What would happen if we disrupted his stream of the song?
she asked.
THAT WOULD ANGER HIM AS MUCH AS THE SONG INFLAMES THOSE WHO RECEIVE IT FROM HIM.
It might be possible to ameliorate—
Dehya never finished the thought. The bubble around her exploded as pain slammed through her mind. She screamed in the dark—
Command centers honeycombed the hull of the Orbiter space station, functional spaces that contrasted with the beauty of the Ground and Sky interior. The most active center was the War Room. Consoles filled its amphitheatre, staffed with telops in VR chairs, their bodies encased in black suits with opalescent sheens, their heads covered by visored helmets. No space was left unused; robot arms with console cups at the end carried other telops through the air as they worked.

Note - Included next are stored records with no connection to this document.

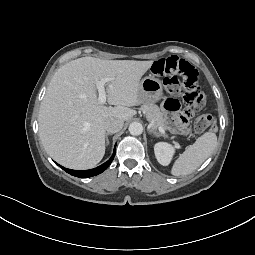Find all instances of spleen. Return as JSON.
Segmentation results:
<instances>
[{"label": "spleen", "mask_w": 255, "mask_h": 255, "mask_svg": "<svg viewBox=\"0 0 255 255\" xmlns=\"http://www.w3.org/2000/svg\"><path fill=\"white\" fill-rule=\"evenodd\" d=\"M216 146V134L213 132L204 133L179 155L173 164L171 174L184 176L194 172L213 153Z\"/></svg>", "instance_id": "1"}]
</instances>
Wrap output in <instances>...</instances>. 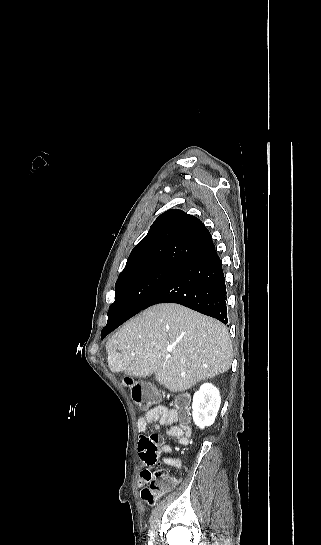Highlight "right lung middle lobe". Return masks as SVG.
<instances>
[{
	"mask_svg": "<svg viewBox=\"0 0 321 545\" xmlns=\"http://www.w3.org/2000/svg\"><path fill=\"white\" fill-rule=\"evenodd\" d=\"M178 266L152 265L121 273L115 285V301L108 312V322L127 320L142 310L153 294Z\"/></svg>",
	"mask_w": 321,
	"mask_h": 545,
	"instance_id": "obj_1",
	"label": "right lung middle lobe"
}]
</instances>
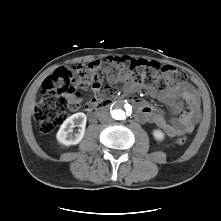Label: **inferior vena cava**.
<instances>
[{
  "label": "inferior vena cava",
  "mask_w": 221,
  "mask_h": 221,
  "mask_svg": "<svg viewBox=\"0 0 221 221\" xmlns=\"http://www.w3.org/2000/svg\"><path fill=\"white\" fill-rule=\"evenodd\" d=\"M110 115L108 112H105V111H102L100 114H99V120L101 122H108L110 121Z\"/></svg>",
  "instance_id": "inferior-vena-cava-1"
}]
</instances>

Kelric entered high above the amphitheatre, several stories up, on a walkway that circled just below the holodome ceiling. Four catwalks stretched from the walkway to the center of the domed area like giant spokes on a wheel. They terminated at the “hub,” a gigantic Command Chair. The dome arched above it, glowing with holos of the nebulae visible in space outside of the Orbiter. If anyone in the amphitheatre looked up, they would see the massive chair silhouetted against that starscape like a technological throne suspended among glittering star fields.
Kelric limped along a catwalk, and it swung slightly with his weight. His leg felt worse than usual today, stiff and unresponsive. When he reached the chair, he lowered himself into it and laid his large arms on the blocky armrests. Lights glinted inside the chair’s translucent black surfaces. A hum came from above him as a hood lowered, forming a cavern for his head. A web of conduits settled into his hair, extending threads into his scalp. The chair’s exoskeleton closed around him and inserted prongs into sockets in his wrists, lower spine, and neck. A visor clicked into place over his eyes, submerging him in darkness.
Activating simulation modulator transfer in v-space.
That thought came from Bolt, the node implanted in his spine.
What the blazes does that mean?
Kelric asked.
I’m turning on your helmet.
Bolt wasn’t supposed to have emotions, but his response felt far too amused to Kelric. His node was having fun with him.
The darkness lightened and left Kelric floating in interstellar space, surrounded by nebulae like cosmic gem dust.
Pretty simulation,
Kelric thought.
It does have aesthetic qualities that humans associate with beauty.
Kelric smiled.
But of course you don’t.
Of course not.
He laughed softly.
Bolt, you know that’s bull-bollocks.
You don’t have to cuss at me.
Then Bolt added,
You’re right, though, it is pretty.
That it is. So let’s go to the planet.
Continuing simulation.
The view changed as if Kelric was arrowing through space. Then Bolt added,
You know, cussing with alliteration doesn’t make it any classier.
Since when did cussing bother you?
Kelric asked, curious.
You’ve heard me do it for decades.
An orange star was swelling in view in front of him. He wondered why Bolt didn’t just switch the simulation so they were at the planet.
The profanity bothers your wife,
Bolt said.
No, it doesn’t. I’m an empath. I’d know if it bothered her.
Bolt transmitted a sense of rebuke.
You’re inside me,
Kelric thought.
If I don’t see it, why would you?
I’m paying attention.
She swears all the time.
She doesn’t mind it from women.
For flaming sake.
Yes, I know, my wife is a barbaric sexist matriarch. Given the opportunity, she’d lock all men up in seclusion.
I never said that. She’s a modern, enlightened woman.
And you’re a military mesh node. Not a marital advisor.
Bolt sent him the glyph of a grinning cat.
You enjoy giving me a hard time,
Kelric thought.
I would never do such a thing,
Bolt assured him. It would have been more convincing if the node hadn’t sounded so amused.